What Are Gargoyles

Gargoyles are part of the marketing campaign by the Christian religion to convert new christians. When the churches with gargoyles on were built, a lot of people believed in ghosts, evil spirits and the like. Furthermore, most people couldn't read or write. How could the church reach all these people and make them believers?

Gargoyle on Notre Dame in Paris, France

The church decided to use symbols and symbolism - cartoon characters. Churches were frequently the first buildings in an area built of stone and brick rather than wood or dirt, making them good places to fortify and be protected from attackers. Churches were considered sanctuaries even by robbers and killers, inside a church you were safe from many of the problems of the outside world. Spiritually, evil spirits and all the bad things that might be out to get you in the outside world would never enter a church, because it is God's house and God is keeping them out - they are too scared to enter.

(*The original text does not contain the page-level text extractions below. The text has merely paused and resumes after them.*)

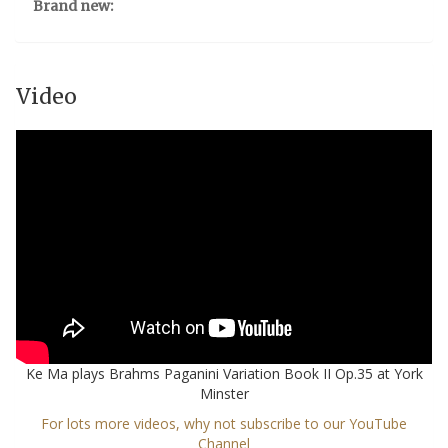
Brand new:
Video
Ke Ma plays Brahms Paganini Variation Book II Op.35 at York
Minster
For lots more videos, why not subscribe to our YouTube
Channel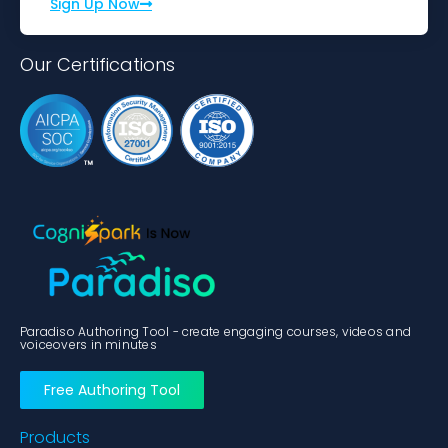
Sign Up Now
Our Certifications
Paradiso Authoring Tool - create engaging courses, videos and
voiceovers in minutes
Free Authoring Tool
Products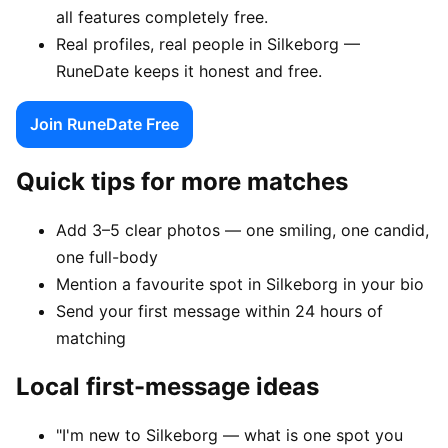
all features completely free.
Real profiles, real people in Silkeborg —
RuneDate keeps it honest and free.
Join RuneDate Free
Quick tips for more matches
Add 3–5 clear photos — one smiling, one candid,
one full-body
Mention a favourite spot in Silkeborg in your bio
Send your first message within 24 hours of
matching
Local first-message ideas
"I'm new to Silkeborg — what is one spot you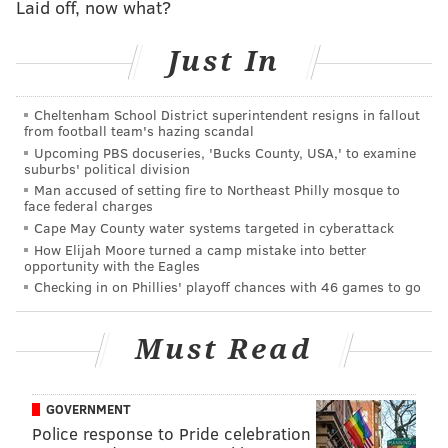
Laid off, now what?
All three components of our primer – broken up this
year for the sake of digestibility – are being updated
Just In
in real time as players sign and teams swing trades.
Whenever you are reading any section of the primer,
Cheltenham School District superintendent resigns in fallout
it will reflect the current state of affairs in
from football team's hazing scandal
Philadelphia and around the league.
Upcoming PBS docuseries, 'Bucks County, USA,' to examine
suburbs' political division
Man accused of setting fire to Northeast Philly mosque to
face federal charges
2026 SIXERS FREE AGENCY PRIMER
Cape May County water systems targeted in cyberattack
SALARY CAP DETAILS
|
TRADE TARGETS
|
FREE
How Elijah Moore turned a camp mistake into better
opportunity with the Eagles
AGENTS
Checking in on Phillies' playoff chances with 46 games to go
Must Read
Follow Adam on Twitter:
@SixersAdam
Follow PhillyVoice on Twitter:
@thephillyvoice
GOVERNMENT
Police response to Pride celebration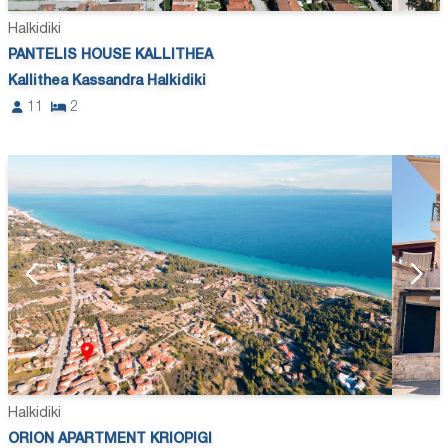
Halkidiki
PANTELIS HOUSE KALLITHEA
Kallithea Kassandra Halkidiki
11
2
Halkidiki
ORION APARTMENT KRIOPIGI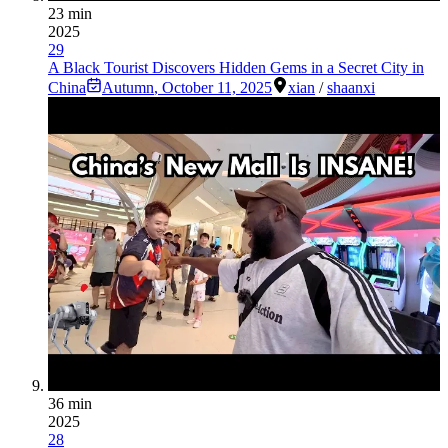
23 min
2025
29
A Black Tourist Discovers Hidden Gems in a Secret City in
China
Autumn
,
October 11, 2025
xian
/
shaanxi
36 min
2025
28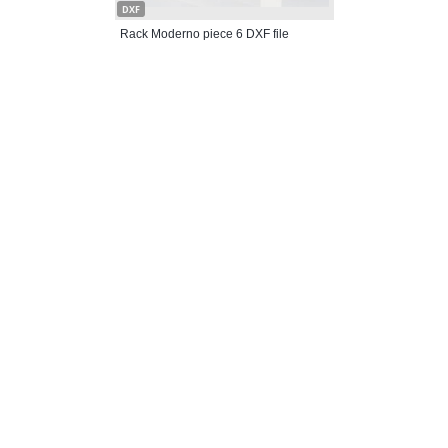
DXF
Rack Moderno piece 6 DXF file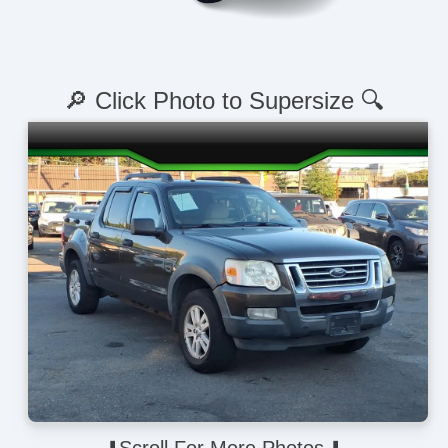
🔎 Click Photo to Supersize 🔍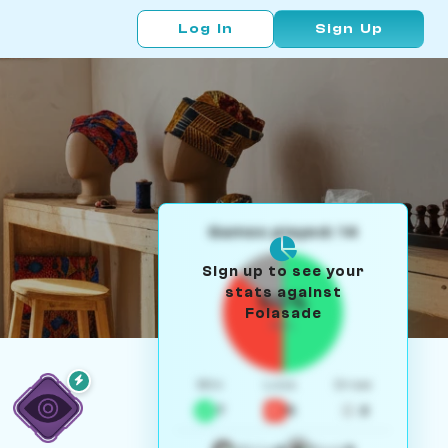
Log In
Sign Up
Games played: 14
Sign up to see your
stats against
50%
Folasade
W/L
Win
Loss
Draw
7
5
2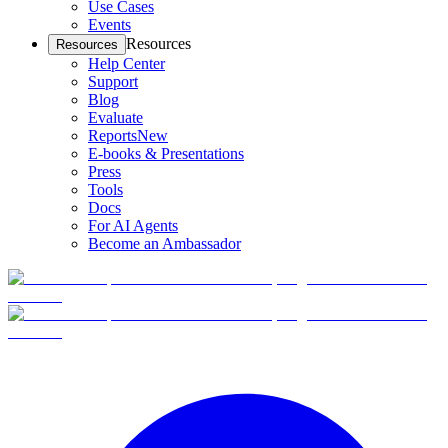
Use Cases
Events
Resources
Resources
Help Center
Support
Blog
Evaluate
Reports
New
E-books & Presentations
Press
Tools
Docs
For AI Agents
Become an Ambassador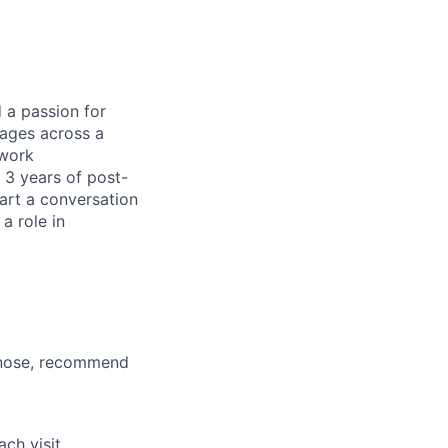
d a passion for
 ages across a
 work
 3 years of post-
art a conversation
a role in
agnose, recommend
ch visit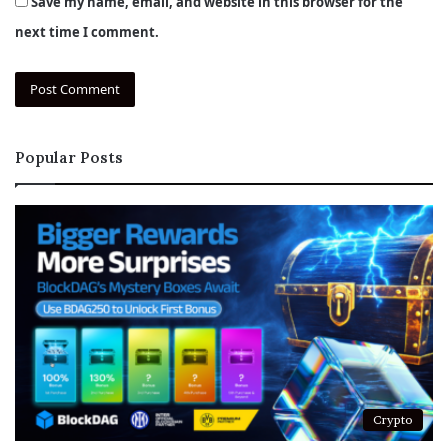
Save my name, email, and website in this browser for the
next time I comment.
Popular Posts
Crypto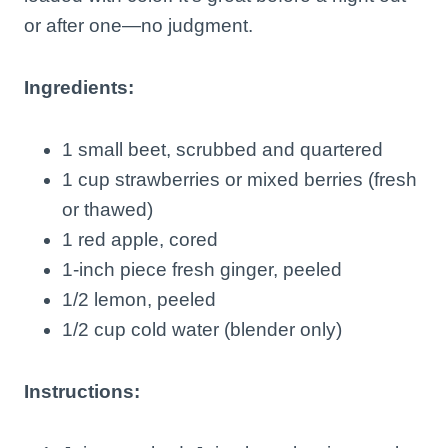
or after one—no judgment.
Ingredients:
1 small beet, scrubbed and quartered
1 cup strawberries or mixed berries (fresh
or thawed)
1 red apple, cored
1-inch piece fresh ginger, peeled
1/2 lemon, peeled
1/2 cup cold water (blender only)
Instructions: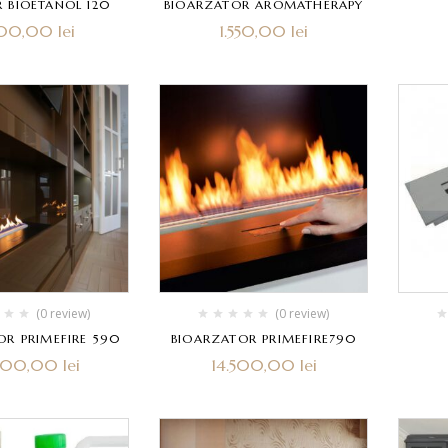
 BIOETANOL 120
BIOARZATOR AROMATHERAPY
900,00
lei
1.550,00
lei
(0 review)
(0 review)
OR PRIMEFIRE 590
BIOARZATOR PRIMEFIRE790
.000,00
lei
14.500,00
lei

Gargoyle on The Nidaros Dome in Trondheim, Norway

Gargoyles are church advertizing signs, cartoons, telling people who can't read that this is the kind of bad spirits and monsters you may run into when you're outside the church, whereas you're safe and with less worries when you're inside the church, both literally and figuratively. When you're a believer, you're protected from bad things that might be out to get you, but as a believer you're inside, out of reach of the evil on the outside. On the Nidaros Dome in Trondheim, Norway, the theme is expanded to how it could look if the outside bad spirits get to you if you're a heathen.

Gargoyle on Stephansdom in Vienna, Austria

The church builders did not stick to the scary theme all the time, but could get creative with the concept of different even funny ways to have water spout from a figure. On the Stephansdom in Vienna there is a cow spouting water from its mouth and a man with a pot on his shoulder from which the rain water exits.